Electrical shock from stripbuild

Hash Hound

Well-Known Member
getting back to the house electric, you can buy a cheap tester you plug in an outlet and it will show if the hot and neutral are reversed. If so it may even leak voltage back in when the unit is turned off.
 

HippieDudeRon

Well-Known Member
Hmm. The problem is back again.
I removed the fan and now get shocked again.

My growtent is on rockwool plates to prevent it from touching the (concrete) floor.
Could this be part of the problem?
What do you mean you get shocked? Like an actual arc occurs between your finger and the fixture?
Or like metal that feel smooth with no power now feels bumpy with power on?
Or what exactly are you feeling when you say shocked?

Over all first guess...sounds like your frame/where ever is shocking you isn't grounded properly.
 

Roy O'Bannon

Well-Known Member
You might hire an electrician to come out. It isn’t worth your life. Somebody describing something is never as good as seeing it irl by a pro.
 

goofy81

Well-Known Member
Once i felt a tingle putting my hand in my res,
Out of curiosity i put the multimeter and behold it was measuring up to 100v. (240v GPO's here)
Luckily i didn't get shocked as i don't think i was the easiest path to ground.
 

MidnightSun72

Well-Known Member
Hmm. The problem is back again.
I removed the fan and now get shocked again.

My growtent is on rockwool plates to prevent it from touching the (concrete) floor.
Could this be part of the problem?
If you have a multimeter. What I would do is this. Take the plug end of your light and your multi meter. Set it to ohMs or Contuity check. And see if you have continuity between the hot and the aluminum frame, between the neutral and the aluminum frame. And the ground pin and your aluminum frame.

then again on the DC side of the drivers. I'd check contuity between DC- to frame and DC+ to frame.
If any of those show continuity where you haven't purposely connected to the frame then that's where to look for the short.
 

MidnightSun72

Well-Known Member
If you have a multimeter. What I would do is this. Take the plug end of your light and your multi meter. Set it to ohMs or Contuity check. And see if you have continuity between the hot and the aluminum frame, between the neutral and the aluminum frame. And the ground pin and your aluminum frame.

then again on the DC side of the drivers. I'd check contuity between DC- to frame and DC+ to frame.
If any of those show continuity where you haven't purposely connected to the frame then that's where to look for the short.
And if it's none of those for continuity. Then I'd tend to think you have an outlet wiring problem.
 

Herb & Suds

Well-Known Member
I'm sorry but if you have a solid ground it will go to ground before shocking you
Is this an old house or something cause it still sounds like you aren't grounded properly ?
 

Geert

Active Member
I'm sorry but if you have a solid ground it will go to ground before shocking you
Is this an old house or something cause it still sounds like you aren't grounded properly ?
I Will test the grounding in my house soon.
I had 6 24v fans for venting, if i don't use these, the problem seems gone.
 

Lockedin

Well-Known Member
Hmm.
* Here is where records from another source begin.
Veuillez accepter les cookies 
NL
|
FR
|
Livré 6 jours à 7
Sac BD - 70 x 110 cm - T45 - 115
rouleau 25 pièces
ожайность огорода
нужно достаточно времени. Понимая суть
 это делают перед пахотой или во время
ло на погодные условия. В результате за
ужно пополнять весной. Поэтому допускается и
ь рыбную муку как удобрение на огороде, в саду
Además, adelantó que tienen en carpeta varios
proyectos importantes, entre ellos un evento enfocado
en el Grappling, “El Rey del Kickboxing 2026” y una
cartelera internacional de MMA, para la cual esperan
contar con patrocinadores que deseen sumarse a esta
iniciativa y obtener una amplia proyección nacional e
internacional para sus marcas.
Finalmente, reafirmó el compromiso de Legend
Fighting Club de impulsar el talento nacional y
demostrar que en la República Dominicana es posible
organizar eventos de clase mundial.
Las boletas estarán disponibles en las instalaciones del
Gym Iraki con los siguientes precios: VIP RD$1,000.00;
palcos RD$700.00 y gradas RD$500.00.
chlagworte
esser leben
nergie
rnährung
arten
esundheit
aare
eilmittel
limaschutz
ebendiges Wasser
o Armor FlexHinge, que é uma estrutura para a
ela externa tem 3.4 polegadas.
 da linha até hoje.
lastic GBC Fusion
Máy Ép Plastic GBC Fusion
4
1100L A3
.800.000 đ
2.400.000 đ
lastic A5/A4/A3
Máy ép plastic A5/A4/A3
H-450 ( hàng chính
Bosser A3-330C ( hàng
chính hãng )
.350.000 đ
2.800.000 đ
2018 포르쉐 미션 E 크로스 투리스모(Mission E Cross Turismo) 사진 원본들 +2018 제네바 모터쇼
The problem is back again.
I removed the fan and now get shocked again.

My growtent is on rockwool plates to prevent it from touching the (concrete) floor.
Could this be part of the problem?
Turn everything on - do you still feel it?
-Turn everything off.

Ground your tent to the concrete floor.
Turn everything on - do you still feel it?

I isolate my power supplies from touching my frame at all (I'm on U.S. 110v).
 

Geert

Active Member
I'm still wondering what was causing a voltage potential between the frame and earth.
It is verry strange.
I was running 2 Times 3 *4watt fans parralel on drivers, so 6 in Total.
If i would power driver A the problem would occur.
If i would power driver B the problem also would occur.
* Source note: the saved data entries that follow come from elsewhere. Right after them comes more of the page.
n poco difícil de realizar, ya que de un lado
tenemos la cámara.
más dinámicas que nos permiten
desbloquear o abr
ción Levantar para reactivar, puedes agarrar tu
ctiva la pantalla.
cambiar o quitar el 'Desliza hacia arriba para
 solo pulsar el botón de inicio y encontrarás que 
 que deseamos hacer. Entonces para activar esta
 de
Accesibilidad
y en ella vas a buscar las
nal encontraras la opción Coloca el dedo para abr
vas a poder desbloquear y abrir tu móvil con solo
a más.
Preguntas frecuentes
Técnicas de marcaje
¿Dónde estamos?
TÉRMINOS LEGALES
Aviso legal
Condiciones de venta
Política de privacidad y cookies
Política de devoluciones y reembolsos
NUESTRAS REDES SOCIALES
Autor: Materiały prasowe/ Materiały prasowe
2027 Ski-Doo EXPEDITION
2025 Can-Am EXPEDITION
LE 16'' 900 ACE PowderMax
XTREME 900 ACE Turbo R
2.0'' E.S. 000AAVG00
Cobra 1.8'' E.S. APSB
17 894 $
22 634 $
Right now i have all 6 fans installed in driver A and its fine.
Looks like the driver can't handle such low wattage and dimm the fans also.
 

HippieDudeRon

Well-Known Member
It is verry strange.
I was running 2 Times 3 *4watt fans parralel on drivers, so 6 in Total.
If i would power driver A the problem would occur.
If i would power driver B the problem also would occur.

Right now i have all 6 fans installed in driver A and its fine.
Looks like the driver can't handle such low wattage and dimm the fans also.
There is no acceptable reason that a driver should shock you in anypoint in its range.

What do you mean when you say you get shocked? an actual arc from metal to skin?
 

1212ham

Well-Known Member
Lack of bonding. That’s why bonding is so important, to equalize potential.
if everything is tied together, the grounding conductor carries faults and trips the breaker. If not? You get to be a energized conductor.
I understand that bonding/grounding equalizes potential, but what is energizing the frame in the first place?